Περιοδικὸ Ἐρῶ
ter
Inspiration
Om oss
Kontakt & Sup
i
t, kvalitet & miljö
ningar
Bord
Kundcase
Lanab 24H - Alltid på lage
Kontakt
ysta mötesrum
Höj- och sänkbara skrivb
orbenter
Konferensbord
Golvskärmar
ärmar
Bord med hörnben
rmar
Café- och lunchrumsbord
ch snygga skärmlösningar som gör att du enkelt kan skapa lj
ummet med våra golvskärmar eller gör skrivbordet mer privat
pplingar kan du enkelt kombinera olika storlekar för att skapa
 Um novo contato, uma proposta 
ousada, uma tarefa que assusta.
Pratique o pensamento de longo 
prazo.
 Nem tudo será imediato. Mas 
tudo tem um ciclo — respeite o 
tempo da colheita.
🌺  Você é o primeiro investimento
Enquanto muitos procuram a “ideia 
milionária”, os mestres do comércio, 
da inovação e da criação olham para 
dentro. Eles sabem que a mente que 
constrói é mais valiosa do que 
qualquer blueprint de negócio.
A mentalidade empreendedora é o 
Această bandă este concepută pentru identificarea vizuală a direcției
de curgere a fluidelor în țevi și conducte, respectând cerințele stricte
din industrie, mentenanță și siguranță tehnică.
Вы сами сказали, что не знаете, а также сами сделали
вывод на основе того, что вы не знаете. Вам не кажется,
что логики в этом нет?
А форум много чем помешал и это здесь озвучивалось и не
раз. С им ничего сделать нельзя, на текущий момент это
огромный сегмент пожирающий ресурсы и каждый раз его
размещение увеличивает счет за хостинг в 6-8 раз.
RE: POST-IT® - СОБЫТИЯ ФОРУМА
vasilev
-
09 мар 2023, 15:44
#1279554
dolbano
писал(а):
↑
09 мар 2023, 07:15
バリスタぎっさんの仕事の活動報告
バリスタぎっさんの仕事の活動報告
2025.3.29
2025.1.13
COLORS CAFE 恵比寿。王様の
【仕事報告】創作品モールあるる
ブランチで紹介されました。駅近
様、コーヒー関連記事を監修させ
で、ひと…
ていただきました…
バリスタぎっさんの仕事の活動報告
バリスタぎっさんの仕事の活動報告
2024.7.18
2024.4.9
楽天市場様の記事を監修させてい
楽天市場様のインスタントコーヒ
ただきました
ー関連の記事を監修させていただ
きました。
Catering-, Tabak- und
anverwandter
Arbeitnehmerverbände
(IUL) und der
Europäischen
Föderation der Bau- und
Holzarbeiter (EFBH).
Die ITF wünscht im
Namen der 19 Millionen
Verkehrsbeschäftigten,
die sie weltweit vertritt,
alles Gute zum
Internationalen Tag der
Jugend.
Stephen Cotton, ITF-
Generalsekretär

§ §

Problem to work on:
Write out the data again, exactly and in full.

Answer box:
Περιοδικὸ Ἐρῶ
ter
Inspiration
Om oss
Kontakt & Sup
i
t, kvalitet & miljö
ningar
Bord
Kundcase
Lanab 24H - Alltid på lage
Kontakt
ysta mötesrum
Höj- och sänkbara skrivb
orbenter
Konferensbord
Golvskärmar
ärmar
Bord med hörnben
rmar
Café- och lunchrumsbord
ch snygga skärmlösningar som gör att du enkelt kan skapa lj
ummet med våra golvskärmar eller gör skrivbordet mer privat
pplingar kan du enkelt kombinera olika storlekar för att skapa
 Um novo contato, uma proposta 
ousada, uma tarefa que assusta.
Pratique o pensamento de longo 
prazo.
 Nem tudo será imediato. Mas 
tudo tem um ciclo — respeite o 
tempo da colheita.
🌺  Você é o primeiro investimento
Enquanto muitos procuram a “ideia 
milionária”, os mestres do comércio, 
da inovação e da criação olham para 
dentro. Eles sabem que a mente que 
constrói é mais valiosa do que 
qualquer blueprint de negócio.
A mentalidade empreendedora é o 
Această bandă este concepută pentru identificarea vizuală a direcției
de curgere a fluidelor în țevi și conducte, respectând cerințele stricte
din industrie, mentenanță și siguranță tehnică.
Вы сами сказали, что не знаете, а также сами сделали
вывод на основе того, что вы не знаете. Вам не кажется,
что логики в этом нет?
А форум много чем помешал и это здесь озвучивалось и не
раз. С им ничего сделать нельзя, на текущий момент это
огромный сегмент пожирающий ресурсы и каждый раз его
размещение увеличивает счет за хостинг в 6-8 раз.
RE: POST-IT® - СОБЫТИЯ ФОРУМА
vasilev
-
09 мар 2023, 15:44
#1279554
dolbano
писал(а):
↑
09 мар 2023, 07:15
バリスタぎっさんの仕事の活動報告
バリスタぎっさんの仕事の活動報告
2025.3.29
2025.1.13
COLORS CAFE 恵比寿。王様の
【仕事報告】創作品モールあるる
ブランチで紹介されました。駅近
様、コーヒー関連記事を監修させ
で、ひと…
ていただきました…
バリスタぎっさんの仕事の活動報告
バリスタぎっさんの仕事の活動報告
2024.7.18
2024.4.9
楽天市場様の記事を監修させてい
楽天市場様のインスタントコーヒ
ただきました
ー関連の記事を監修させていただ
きました。
Catering-, Tabak- und
anverwandter
Arbeitnehmerverbände
(IUL) und der
Europäischen
Föderation der Bau- und
Holzarbeiter (EFBH).
Die ITF wünscht im
Namen der 19 Millionen
Verkehrsbeschäftigten,
die sie weltweit vertritt,
alles Gute zum
Internationalen Tag der
Jugend.
Stephen Cotton, ITF-
Generalsekretär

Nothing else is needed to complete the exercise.